Climbing Iran, hijab e montagna due elementi agli antipodi: da una parte l’oppressione del regime, dall’altra la libertà della natura
Per creare un coinvolgimento più ampio e inclusivo attorno alla causa climatica ed ecologica
di Daniele Federico
Sicuramente tutti ricorderemo come l'atleta iraniana Elnaz Rekabi abbia gareggiato senza velo a ottobre, sfidando le rigide regole del regime. Questa storia, che molto ha in comune con le nostre storie di montagna, ci parla di arrampicata e di libertà. Nel 2005, quando aveva 23 anni, Nasim Eshqi iniziò a praticare l’arrampicata sportiva, nonostante sia uno sport molto poco diffuso fra le donne del suo paese ma molto praticato nelle nostre Alpi.
Oggi è la numero uno in Iran e una delle atlete iraniane più famose all’estero. Il documentario racconta come la montagna l’abbia salvata, ed è stato premiato nel 2021 al Trento Film Festival con il premio Premio del pubblico Miglior Film di Alpinismo – Rotari. La regista esordiente Francesca Borghetti era alla ricerca di una storia su cui basare un lungometraggio per documentare la condizione delle giovani donne iraniane. Ad un certo punto si imbatté in Nasim, nata nel 1982 e diventata in pochi anni la più brava arrampicatrice sportiva di tutto il suo paese.

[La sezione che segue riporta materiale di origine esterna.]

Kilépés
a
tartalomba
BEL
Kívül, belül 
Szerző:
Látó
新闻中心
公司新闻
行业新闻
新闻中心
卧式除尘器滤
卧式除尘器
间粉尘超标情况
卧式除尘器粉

Inizia da qui un viaggio di contrapposizione fra il movimento verticale della montagna e l’orizzontalità, la democratizzazione, che permette. E capiamo anche perché l’ambiente montano abbia creato un legame particolare con gli iraniani e le iraniane. Nelle prime sequenze, “Climbing Iran” mostra la vita di Nasim fin da bambina ed entrando subito nel vivo delle domande mai banali sulla condizione femminile. Si vede poco delle solite immagini sul traffico di Tehran dei documentari sull’Iran. Ci vengono mostrate delle foto di famiglia, di quelle a pellicola tanto poco nitide ma così dense di dettagli significativi. La voce di Nasim ci guida fra le fotografie.

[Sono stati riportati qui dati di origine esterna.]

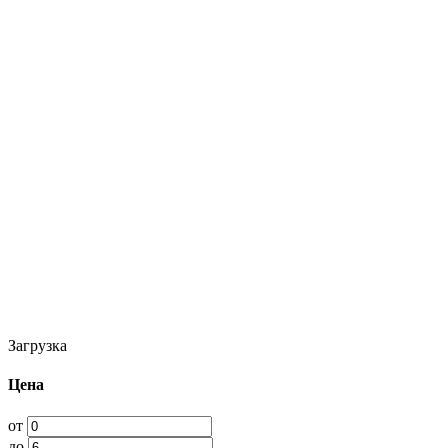
Загрузка
Цена
от
до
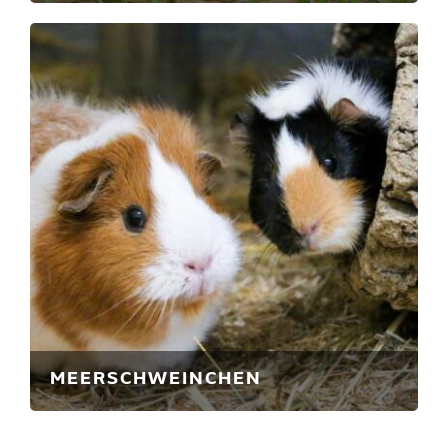
MEERSCHWEINCHEN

Cosa accade quando una bambina iraniana cresce e a un certo punto della sua crescita le viene imposto il velo? A che età avviene? Questo passaggio è sempre un trauma? In che modo le cambia la vita? Rispondendo a queste domande impariamo a conoscere il carattere di Nasim, che non è come le sue coetanee e non è neppure come la sorella. Il suo diventa un percorso di indipendenza e di riscatto che la porterà a scalare le montagne dell’Iran e non solo.
Il documentario passa lo sguardo sulle montagne asciutte e brune dell’Iran, i viaggi in auto con gli amici, l’hijab che appare e scompare a seconda della situazione.
L’hijab e la montagna costituiscono i due elementi visuali agli antipodi: da una parte l’oppressione del regime, dall’altra la libertà e la protezione dell’elemento naturale. Infine, le contraddizioni e i paradossi tipici dell’Iran. Chi ci è stato lo sa. Chi no, ne avrà sentito parlare. Se Nasim fosse nata altrove sarebbe diventata la campionessa che è diventata oggi? Rispondere è inutile ma riflettere su questa domanda ci fa capire le sue scelte di vita soprattutto nella parte finale del documentario. La sensazione è che questa seconda parte poteva essere approfondita un po’ di più e finiamo col volerne sapere di più.
Abbiamo visto tanti documentari sulla montagna. Storie di sfide, di sacrificio, di limiti superati. Ed è molto probabile che avremo visto documentari sui diritti umani. Storie di sofferenza, di minoranze e di riscatto. Climbing Iran li unisce e il risultato è più della somma.